Here are three approaches that don't work:
EDIT2. Image produced using the following code.
myzoo <- zoo(obs, index)
myzoo[10] <- NA # knock out the missing point
plot(myzoo, type="o", pch=16) # plot solid line
points(na.approx(myzoo)[10], col = "red")
points(na.locf(myzoo)[10], col = "blue")
points(na.spline(myzoo)[10], col = "green")

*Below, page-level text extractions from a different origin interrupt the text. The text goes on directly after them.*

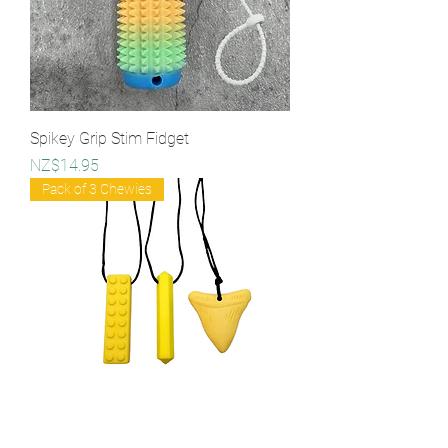
Spikey Grip Stim Fidget
Price
NZ$14.95
Pack of 3 Chewies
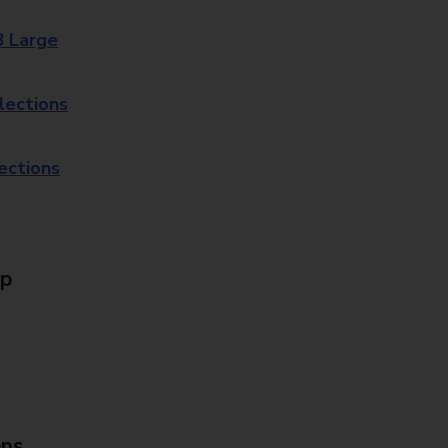
8 Large
lections
lections
Up
ons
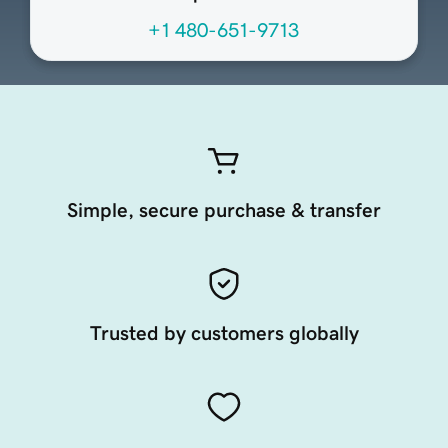
+1 480-651-9713
Simple, secure purchase & transfer
Trusted by customers globally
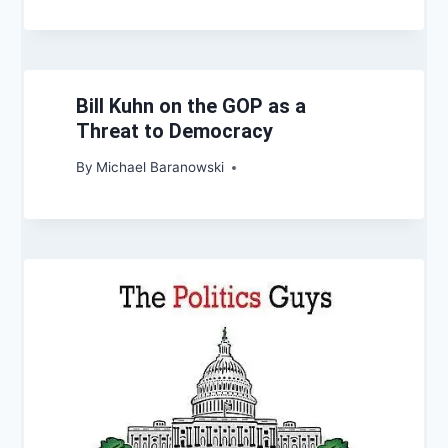
Bill Kuhn on the GOP as a
Threat to Democracy
By
Michael Baranowski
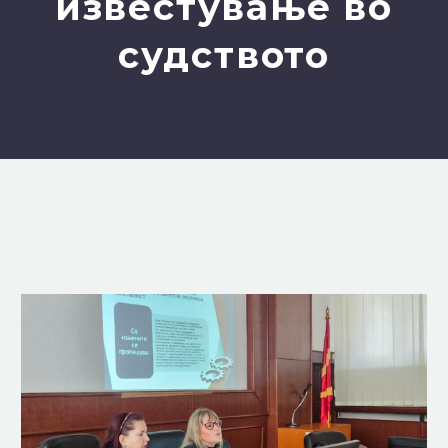
известување во
судството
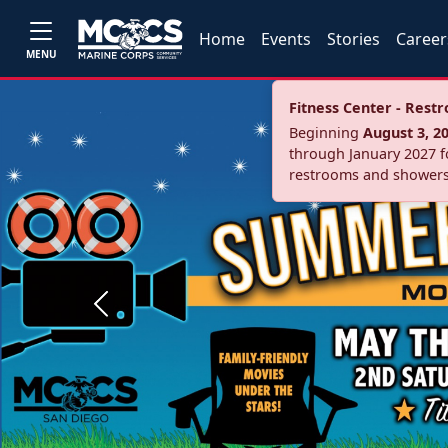
Home
Events
Stories
Career
MENU
Fitness Center - Res
Beginning
August 3, 2
through January 2027 fo
restrooms and showers
Previous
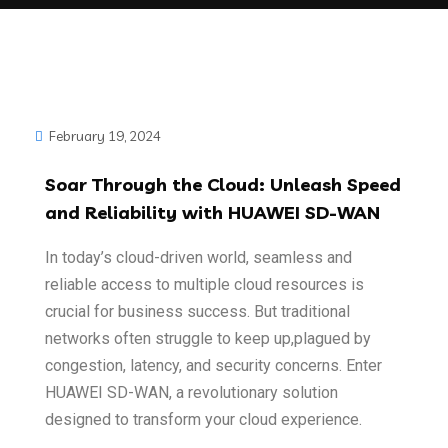
February 19, 2024
Soar Through the Cloud: Unleash Speed
and Reliability with HUAWEI SD-WAN
In today’s cloud-driven world, seamless and
reliable access to multiple cloud resources
is
crucial for business success. But traditional
networks often struggle to keep up,plagued by
congestion, latency, and security concerns. Enter
HUAWEI SD-WAN, a
revolutionary solution
designed to transform your cloud experience.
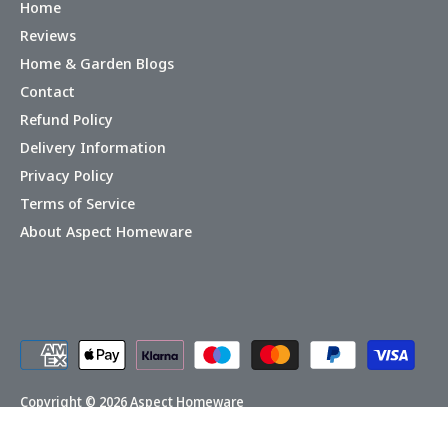
Home
Reviews
Home & Garden Blogs
Contact
Refund Policy
Delivery Information
Privacy Policy
Terms of Service
About Aspect Homeware
Copyright © 2026
Aspect Homeware
Powered by Shopify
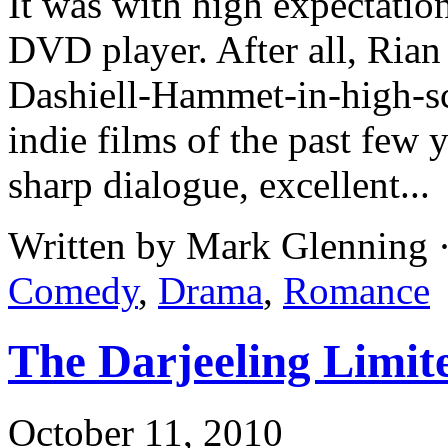
It was with high expectatio
DVD player. After all, Rian
Dashiell-Hammet-in-high-sc
indie films of the past few
sharp dialogue, excellent...
Written by Mark Glenning 
Comedy
,
Drama
,
Romance
The Darjeeling Limite
October 11, 2010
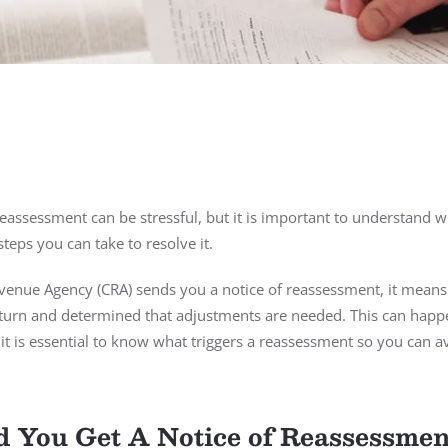
eassessment can be stressful, but it is important to understand w
eps you can take to resolve it.
enue Agency (CRA) sends you a notice of reassessment, it means
turn and determined that adjustments are needed. This can happ
it is essential to know what triggers a reassessment so you can a
You Get A Notice of Reassessmen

myzoo[10] <- 31 # replace the missing point
lines(myzoo, type = "o", lty=3, pch=16) # dashed line over the gap
legend(x = "topleft",
legend = c("na.spline", "na.locf", "na.approx"),
col=c("green","blue","red"), pch = 1)
Try this:
x <- ts(myzoo,f=4)
fit <- ts(rowSums(tsSmooth(StructTS(x))[,-2]))
tsp(fit) <- tsp(x)
plot(x)
lines(fit,col=2)
The idea is to use a basic structural model for the time series, which handles the missing value fine using a Kalman filter. Then a Kalman smooth is used to estimate each point in the time series, including any omitted.
I had to convert your zoo object to a ts object with frequency 4 in order to use StructTS. You may want to change the fitted values back to zoo again.
In this case, I think you want a seasonality correction in the ARIMA model. There's not enough date here to fit the seasonal model, but this should get you started.
library(zoo)
start <- as.POSIXct("2010-01-01")
freq <- as.difftime(6, units = "hours")
dayvals <- (1:4)*10
timevals <- c(3, 1, 2, 4)
index <- seq(from = start, by = freq, length.out = 16)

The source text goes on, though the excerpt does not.